When dealing with derivatives, nn-roots (n in mathbb{N}) are better treated as rational powers: x^{1/n}.
In case of square roots:
sqrt(x)=x^{1/2}
To compute the derivative of an n-root, we can apply the derivation formula for real powers (see the proof at the end of this post):
d/dx (x^{alpha})=alpha x^{alpha -1}, where alpha in mathbb{R}, forall x > 0
Note that in some cases, the validity of this formula can be extendend to x ne 0 or to x in mathbb{R}.
In case of square roots alpha=1/2 the domain is x>0. We get:
d/dx (sqrt(x))= d/dx (x^{1/2}) =1/2 x^{1/2-1}=1/2 x^{-1/2}=1/2 1/x^{1/2}=1/(2sqrt(x))
In our specific case, f(x)=2 sqrt(x). We get:
d/dx f(x)=d/dx(2sqrt(x))=2 d/dx(sqrt(x))=2 1/(2 sqrt(x))=1/sqrt(x)
To prove that d/dx x^{alpha}=alpha x^{alpha -1} for alpha in mathbb{R} and x >0, we can use implicit differentiation and logarithms.
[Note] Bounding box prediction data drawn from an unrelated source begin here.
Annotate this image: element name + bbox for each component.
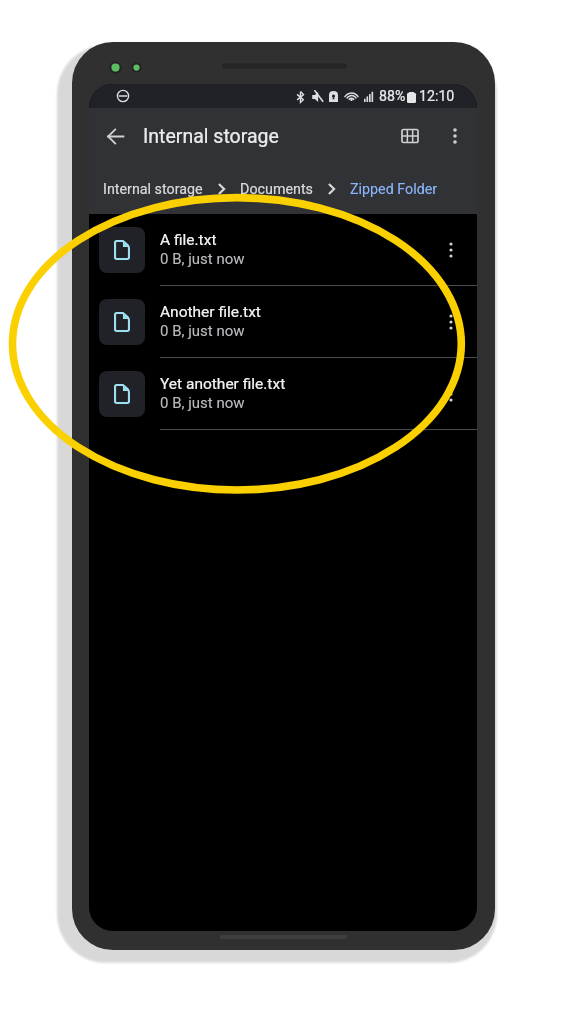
button[interactable]: More options <box>429 228 473 272</box>
staticText: A file.txt <box>160 231 217 249</box>
button[interactable]: Navigate up <box>95 116 135 156</box>
staticText: 12:10 <box>419 88 455 105</box>
staticText: Internal storage <box>143 125 279 148</box>
staticText: 88% <box>379 88 406 105</box>
button[interactable]: Documents <box>240 181 313 198</box>
button[interactable]: Another file.txt <box>89 286 477 358</box>
button[interactable]: More options <box>429 300 473 344</box>
staticText: 0 B, just now <box>160 394 245 412</box>
staticText: Yet another file.txt <box>160 375 286 393</box>
button[interactable]: Grid view <box>387 113 433 159</box>
button[interactable]: Internal storage <box>103 181 203 198</box>
button[interactable]: Zipped Folder <box>350 181 438 198</box>
button[interactable]: More options <box>433 114 477 158</box>
button[interactable]: More options <box>429 372 473 416</box>
staticText: 0 B, just now <box>160 322 245 340</box>
staticText: Another file.txt <box>160 303 261 321</box>
button[interactable]: Yet another file.txt <box>89 358 477 430</box>
button[interactable]: A file.txt <box>89 214 477 286</box>
staticText: 0 B, just now <box>160 250 245 268</box>
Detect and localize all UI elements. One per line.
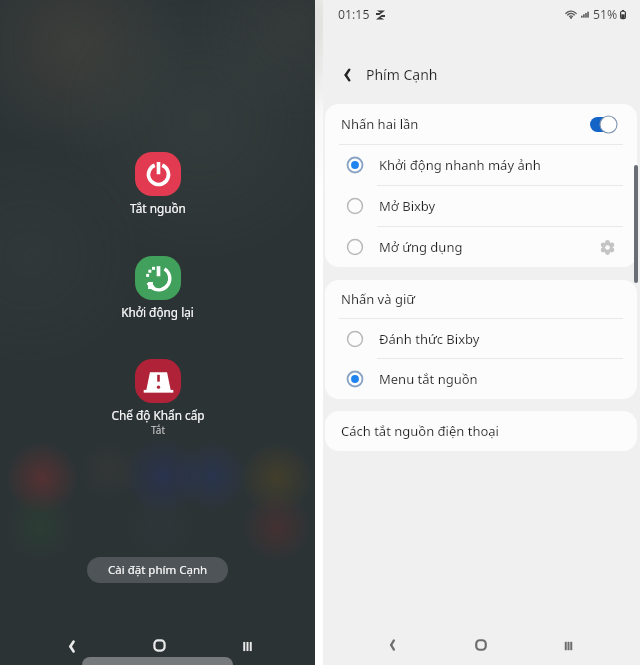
- button[interactable]: Menu tắt nguồn: [325, 359, 637, 399]
- staticText: Chế độ Khẩn cấp: [111, 407, 205, 423]
- staticText: Đánh thức Bixby: [379, 330, 480, 348]
- button[interactable]: Đánh thức Bixby: [325, 319, 637, 358]
- staticText: Khởi động lại: [121, 304, 194, 320]
- staticText: Phím Cạnh: [366, 65, 438, 84]
- button[interactable]: Mở Bixby: [325, 186, 637, 226]
- button[interactable]: Nhấn và giữ: [325, 280, 637, 318]
- button[interactable]: Cài đặt phím Cạnh: [87, 557, 228, 583]
- staticText: 51%: [593, 6, 618, 23]
- staticText: Mở Bixby: [379, 197, 436, 215]
- staticText: Menu tắt nguồn: [379, 370, 478, 388]
- staticText: Khởi động nhanh máy ảnh: [379, 156, 541, 174]
- button[interactable]: Mở ứng dụng: [325, 227, 637, 267]
- button[interactable]: Back: [334, 61, 361, 88]
- button[interactable]: Recents: [549, 627, 587, 665]
- staticText: Tắt: [151, 423, 165, 437]
- button[interactable]: Khởi động nhanh máy ảnh: [325, 145, 637, 185]
- button[interactable]: Home: [140, 626, 178, 664]
- button[interactable]: Tắt nguồn: [0, 152, 315, 216]
- button[interactable]: Nhấn hai lần: [325, 104, 637, 144]
- button[interactable]: Cách tắt nguồn điện thoại: [325, 411, 637, 451]
- button[interactable]: Back: [373, 626, 411, 664]
- button[interactable]: Recents: [228, 627, 266, 665]
- staticText: Tắt nguồn: [130, 200, 186, 216]
- staticText: Cài đặt phím Cạnh: [108, 562, 208, 578]
- staticText: 01:15: [338, 6, 370, 23]
- button[interactable]: Khởi động lại: [0, 256, 315, 320]
- button[interactable]: Chế độ Khẩn cấp: [0, 359, 315, 437]
- staticText: Nhấn hai lần: [341, 115, 419, 133]
- button[interactable]: Settings: [596, 236, 618, 258]
- staticText: Nhấn và giữ: [341, 290, 416, 308]
- staticText: Cách tắt nguồn điện thoại: [341, 422, 499, 440]
- button[interactable]: Home: [462, 626, 500, 664]
- staticText: Mở ứng dụng: [379, 238, 463, 256]
- button[interactable]: Back: [53, 627, 91, 665]
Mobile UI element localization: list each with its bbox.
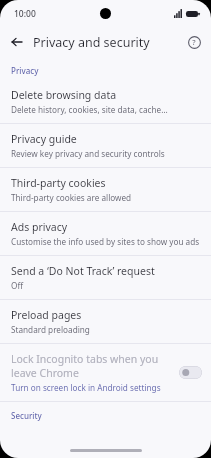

Let g(x)=x^alpha. Note that x>0 => x^alpha >0 => g(x) >0, so we can write the equality using logarithms and rewrite it using the "logarithm of a power" property:
ln g(x) =ln x^alpha <=> ln g(x) = alpha ln x
Now, we differentiate on both sides (implicit differentiation):
d/dx (ln g(x))=d/dx (alpha ln x) <=> {d/dx g(x)}/{g(x)}=alpha 1/x
So we get the following result (recall that g(x)=x^alpha):
d/dx g(x)=alpha/x g(x)=alpha/x x^alpha = alpha x^{-1} x^{alpha}=alpha x^{alpha-1}
That's the result we were looking for.